When I asked Judith Kinghorn if I could conduct an interview with her I had no idea that I’d just let myself in for a very tall order. First of all she has already provided an extensive question and answer section on her website which covered the most basic questions to the most complex. I had to put on my thinking cap and dream up some questions which would make her want to co-operate, she is, after all, a bestselling author and a busy one at that! Thankfully I managed to ask her Mitford related questions and she provided very detailed answers. Click here to visit Judith’s personal website.
How long have you been an admirer of the Mitford girls and how did this happen?
I read ‘The Pursuit of Love’ by Nancy Mitford when I was seventeen and away at boarding school. It was a novel doing the rounds at that time, and despite having been published for almost four decades everyone raved about it. Needless to say I loved it; loved the characters, the wit, and the dazzlingly sharp observations. After that, I read ‘Love in a Cold Climate’ and ‘Wigs on the Green’ and, a few years later, Mary S Lovell’s wonderful book, ‘The Mitford Girls’. Since then, I’ve read many books – either about them or by them, including Anne de Courcy’s biography of Diana Mosley, ‘Hons and Rebels’ by Jessica Mitford, and ‘Debs at War’ also by Anne de Courcy. Last year I read ‘Wait for Me’ by Deborah Devonshire and ‘In Tearing Haste’ (the letters between Deborah Devonshire and Patrick Leigh-Fermor); and I’m always dipping into my Penguin copy of ‘The Letters of Nancy Mitford and Evelyn Waugh’, which is brilliantly witty and bitchy and funny.
Do the Mitfords inspire the plots and characters of your novels?
I‘ve not been conscious of it, but I’m sure that they’re there – somewhere! Whenever I’m researching, I read biographies, letters, memoirs and novels from that particular time, not only for details and historic context, but in order to try and capture the voice(s) and language. There’s no doubt that my reading – including some of the books I’ve just mentioned – helps me do that.
Have you ever based a (future) character on a specific Mitford girl? And if so, which one was it?
I haven’t based any character on a Mitford girl and I don’t think I would ever attempt to. My characters are all fictitious. There are influences there, of course, from reading about various people’s lives, but they tend to be an amalgamation of influences and impressions, and are always filtered through my imagination.
Dead or alive, which member of the Mitford family would you invite to a dinner party?

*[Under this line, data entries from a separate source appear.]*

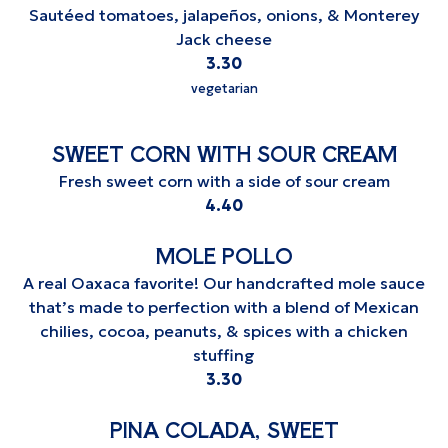
Sautéed tomatoes, jalapeños, onions, & Monterey
Jack cheese
$
3.30
vegetarian
SWEET CORN WITH SOUR CREAM
Fresh sweet corn with a side of sour cream
$
4.40
MOLE POLLO
A real Oaxaca favorite! Our handcrafted mole sauce
that’s made to perfection with a blend of Mexican
chilies, cocoa, peanuts, & spices with a chicken
stuffing
$
3.30
PINA COLADA, SWEET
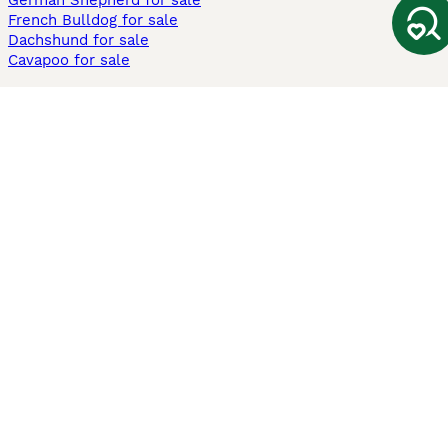
German Shepherd for sale
French Bulldog for sale
Dachshund for sale
Cavapoo for sale
Cats and Kittens For Sale
Maine Coon for sale
British Shorthair for sale
Ragdoll for sale
Bengal for sale
Sphynx for sale
Persian for sale
Savannah for sale
Other Popular Pages
Dogs For Sale In London
Dogs For Sale In Manchester
Dogs For Sale In Scotland
Cats For Sale In London
Cats For Sale In Scotland
Cats For Sale In Aberdeen
Dog Adoption In The UK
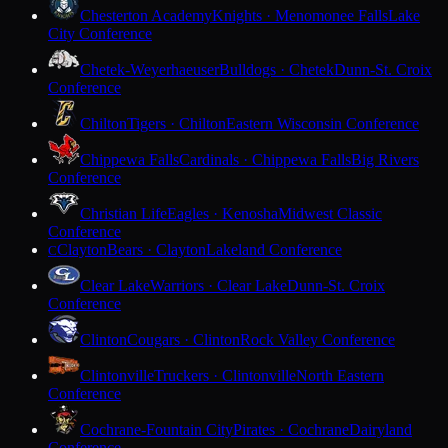
Chesterton Academy
Knights · Menomonee Falls
Lake
City Conference
Chetek-Weyerhaeuser
Bulldogs · Chetek
Dunn-St. Croix
Conference
Chilton
Tigers · Chilton
Eastern Wisconsin Conference
Chippewa Falls
Cardinals · Chippewa Falls
Big Rivers
Conference
Christian Life
Eagles · Kenosha
Midwest Classic
Conference
Clayton
Bears · Clayton
Lakeland Conference
C
Clear Lake
Warriors · Clear Lake
Dunn-St. Croix
Conference
Clinton
Cougars · Clinton
Rock Valley Conference
Clintonville
Truckers · Clintonville
North Eastern
Conference
Cochrane-Fountain City
Pirates · Cochrane
Dairyland
Conference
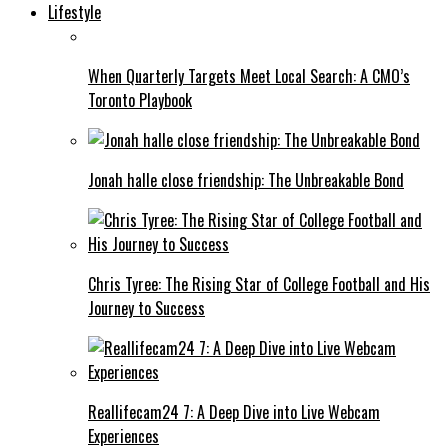
Lifestyle
When Quarterly Targets Meet Local Search: A CMO’s
Toronto Playbook
Jonah halle close friendship: The Unbreakable Bond
Chris Tyree: The Rising Star of College Football and His
Journey to Success
Reallifecam24 7: A Deep Dive into Live Webcam
Experiences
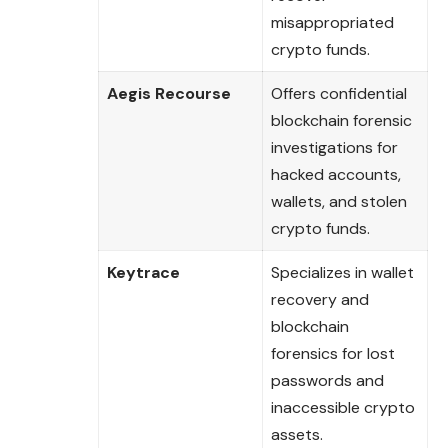
misappropriated
crypto funds.
Aegis Recourse
Offers confidential
blockchain forensic
investigations for
hacked accounts,
wallets, and stolen
crypto funds.
Keytrace
Specializes in wallet
recovery and
blockchain
forensics for lost
passwords and
inaccessible crypto
assets.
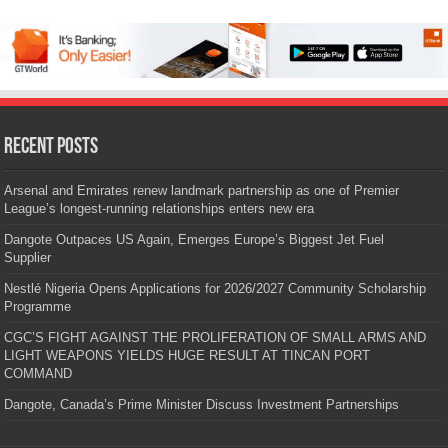
Recent Posts
Arsenal and Emirates renew landmark partnership as one of Premier
League’s longest-running relationships enters new era
Dangote Outpaces US Again, Emerges Europe’s Biggest Jet Fuel
Supplier
Nestlé Nigeria Opens Applications for 2026/2027 Community Scholarship
Programme
CGC’S FIGHT AGAINST THE PROLIFERATION OF SMALL ARMS AND
LIGHT WEAPONS YIELDS HUGE RESULT AT TINCAN PORT
COMMAND
Dangote, Canada’s Prime Minister Discuss Investment Partnerships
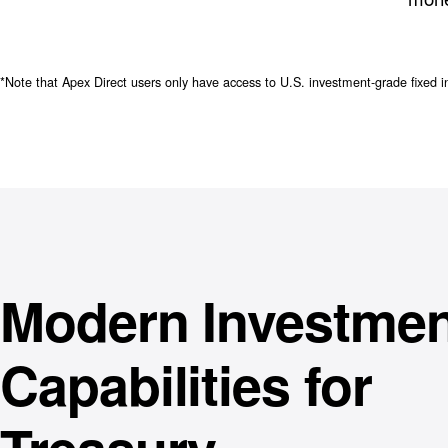
*Note that Apex Direct users only have access to U.S. investment-grade fixed i
Modern Investmen
Capabilities for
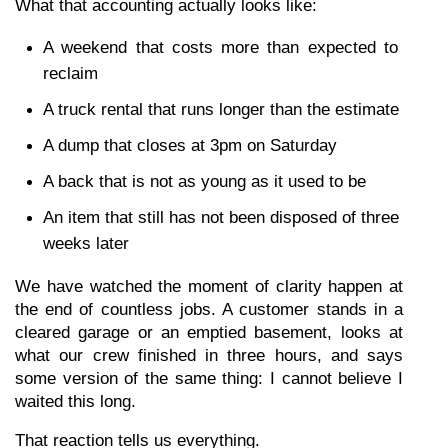
What that accounting actually looks like:
A weekend that costs more than expected to 
reclaim
A truck rental that runs longer than the estimate
A dump that closes at 3pm on Saturday
A back that is not as young as it used to be
An item that still has not been disposed of three 
weeks later
We have watched the moment of clarity happen at 
the end of countless jobs. A customer stands in a 
cleared garage or an emptied basement, looks at 
what our crew finished in three hours, and says 
some version of the same thing: I cannot believe I 
waited this long.
That reaction tells us everything.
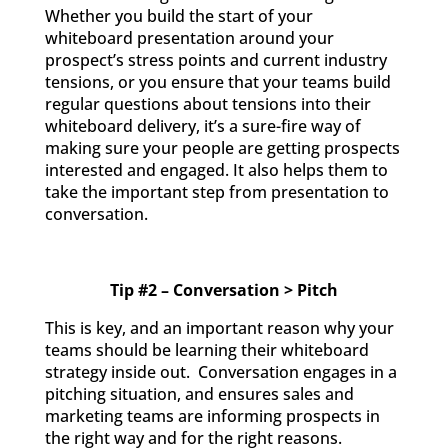
Whether you build the start of your
whiteboard presentation around your
prospect’s stress points and current industry
tensions, or you ensure that your teams build
regular questions about tensions into their
whiteboard delivery, it’s a sure-fire way of
making sure your people are getting prospects
interested and engaged. It also helps them to
take the important step from presentation to
conversation.
Tip #2 – Conversation > Pitch
This is key, and an important reason why your
teams should be learning their whiteboard
strategy inside out. Conversation engages in a
pitching situation, and ensures sales and
marketing teams are informing prospects in
the right way and for the right reasons.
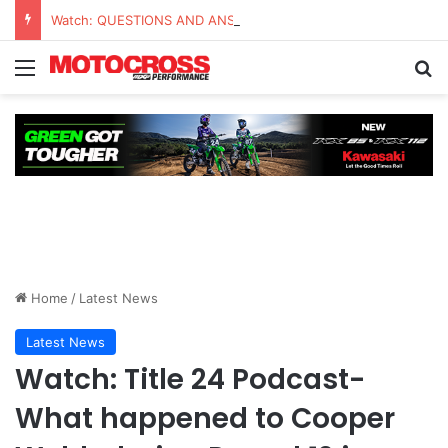
Watch: QUESTIONS AND ANSWERS VLOG | Chase Sexton
Home
/
Latest News
Latest News
Watch: Title 24 Podcast-
What happened to Cooper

Either Nancy or Deborah. I’d love to have both! In fact, I’d love to have them all, so that I could sit back and watch the dynamics and interplay between them all. And of course, I’d have my notebook and pen there!
Who is your favourite Mitford girl and why?
I’m not sure. I think they are/were all fascinating in different ways… But perhaps Nancy: because she was the novelist and because she was so clever and funny.
Can you tell us a bit about your journey to publication?
My début, The Last Summer, was borne from a desire to write a first person narrative, one set around the time of the First World War and told from a female perspective. I’d already done a huge amount of research for another novel I’d been working on, but I had this itch to write something more romantic and intimate. At first, the idea was simply to write something for myself. I didn’t think of it as The Novel, the one that would get me a book deal. I didn’t think about publication at all. But after six months of writing – and loving it – I had a first draft, and decided I had nothing to lose by emailing the first chapters to a few agents. One came back to me very quickly – within a couple of hours – requesting the full manuscript and an ‘exclusive’ (which meant I couldn’t show the work to anyone else). I agreed. At that time the novel wasn’t quite finished, but a couple of months later, once I’d finished writing and editing, it was auctioned and I had a book deal.
Do you have any advice for aspiring writers?
Read! And read widely. Read the classics, read as much as you can by truly great authors and those respected and successful in their genre. Study the craft of writing through them. Then, rewrite, rewrite, rewrite; hone and polish your work until it shines.
What can we expect from you in the future?
I’m currently working on my third novel, which is set between the late 1920s and the Second World War. Similar to ‘The Last Summer’, it’s the story of a large dysfunctional family – and this time, one with four daughters! It’s about the rise and fall in their fortunes, their loves and losses. I’m really enjoying writing it, so I very much hope that readers will enjoy it, too!